Bug 235308 - The encoding argument to PAL::decodeURLEscapeSequencesAsData is unnecessary
Summary: The encoding argument to PAL::decodeURLEscapeSequencesAsData is unnecessary
Status: RESOLVED FIXED
Alias: None
Product: WebKit
Classification: Unclassified
Component: WebCore Misc. (show other bugs)
Version: WebKit Nightly Build
Hardware: Unspecified Unspecified
: P2 Normal
Assignee: Anne van Kesteren
URL:
Keywords: InRadar
Depends on:
Blocks:
 
Reported: 2022-01-17 17:50 PST by Andreu Botella
Modified: 2024-01-02 08:53 PST (History)
2 users (show)

See Also:


Attachments

Note You need to log in before you can comment on or make changes to this bug.
Description Andreu Botella 2022-01-17 17:50:26 PST
While investigating bug 235307, I noticed that `PAL::decodeURLEscapeSequencesAsData` only seems to be used in `WebCore::DataURLDecoder`, and the `TextEncoding` object that is passed corresponds to the charset parsed from the data URL's MIME type. That algorithm is used to encode the parts of the input string that aren't percent escapes. But the spec's algorithm to process data URLs (https://fetch.spec.whatwg.org/#data-urls), while it parses the MIME type, it does not try to extract the charset, let alone use it for decoding the body.

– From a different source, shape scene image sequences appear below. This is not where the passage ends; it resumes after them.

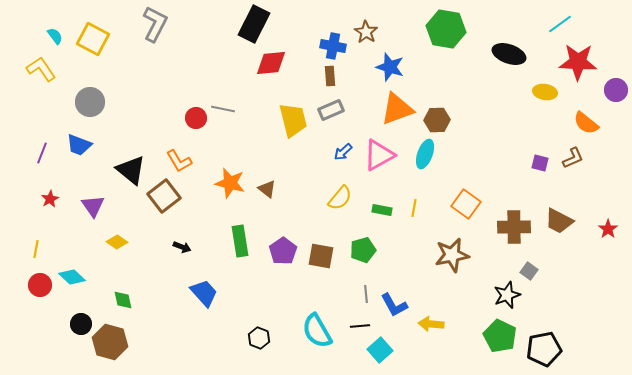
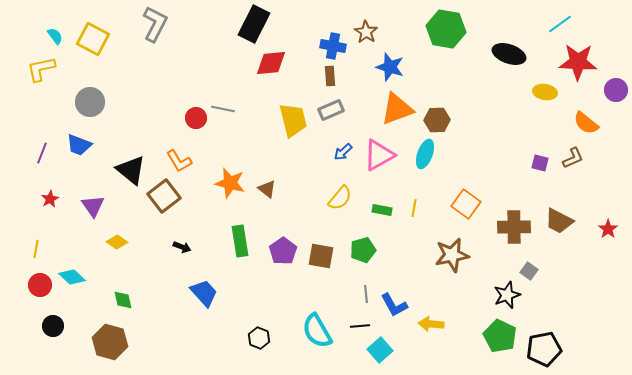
yellow L-shape at (41, 69): rotated 68 degrees counterclockwise
black circle at (81, 324): moved 28 px left, 2 px down
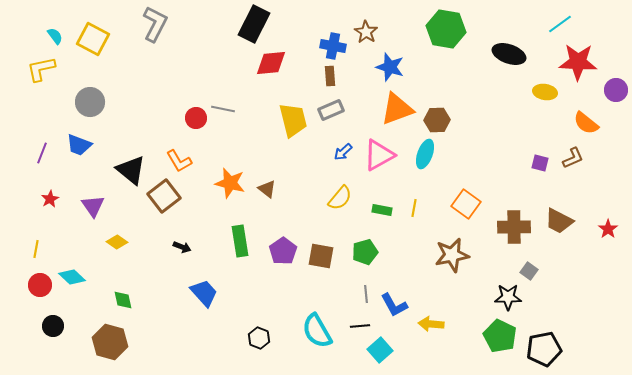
green pentagon at (363, 250): moved 2 px right, 2 px down
black star at (507, 295): moved 1 px right, 2 px down; rotated 20 degrees clockwise
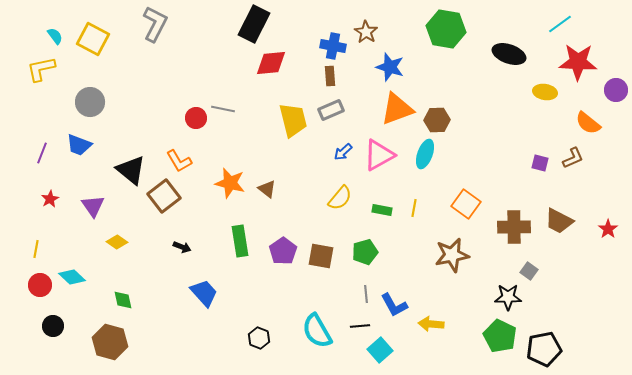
orange semicircle at (586, 123): moved 2 px right
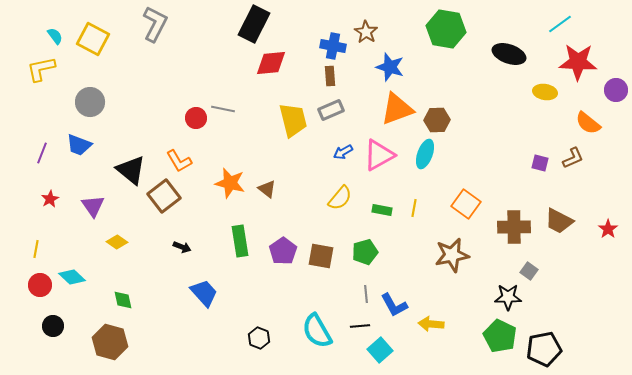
blue arrow at (343, 152): rotated 12 degrees clockwise
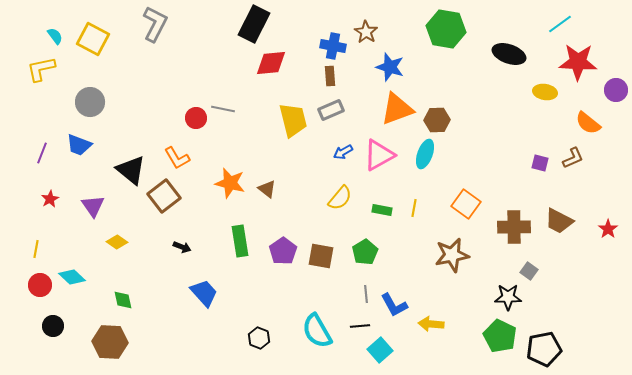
orange L-shape at (179, 161): moved 2 px left, 3 px up
green pentagon at (365, 252): rotated 15 degrees counterclockwise
brown hexagon at (110, 342): rotated 12 degrees counterclockwise
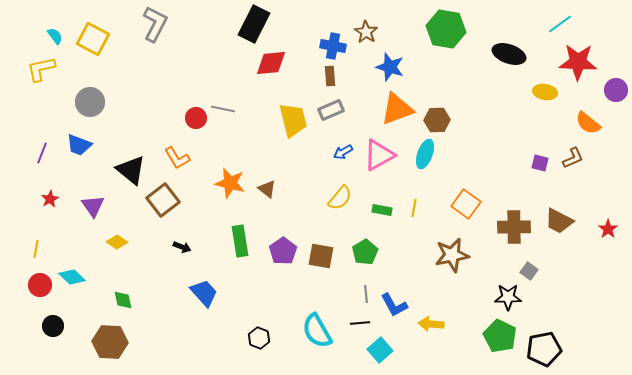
brown square at (164, 196): moved 1 px left, 4 px down
black line at (360, 326): moved 3 px up
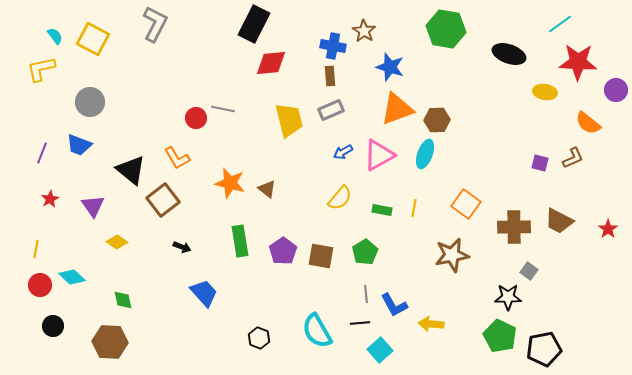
brown star at (366, 32): moved 2 px left, 1 px up
yellow trapezoid at (293, 120): moved 4 px left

What seems to be happening is that the input to the data URL processor is a URL object, and that URL is then serialized in step 2 of the processor (in WebKit, this happens in `DecodeTask::process()`). For data URLs, the result of parsing and serializing is always an ASCII string, with non-ASCII characters percent-encoded as UTF-8 (or as the encoding with which the URL was parsed, if they happen to be parsed as part of the query). Therefore, as long as the `string` parameter to `decodeURLEscapeSequencesAsData` is a serialized URL, there are no code points in the input string that would encode differently depending on the passed encoding*, and so the encoding is effectively irrelevant.

Removing this argument would also make the `charset` field of `WebCore::DataURLDecoder::Result` unnecessary.

*. C0 controls are also serialized, so ISO-2022-JP will behave the same as the rest of encodings.
Comment 1 Radar WebKit Bug Importer 2022-01-24 17:51:15 PST
<rdar://problem/88000173>
Comment 2 Anne van Kesteren 2023-12-28 23:59:52 PST
Pull request: https://github.com/WebKit/WebKit/pull/22264
Comment 3 EWS 2024-01-02 08:53:54 PST
Committed 272569@main (7e4ae6913e3e): <https://commits.webkit.org/272569@main>

Reviewed commits have been landed. Closing PR #22264 and removing active labels.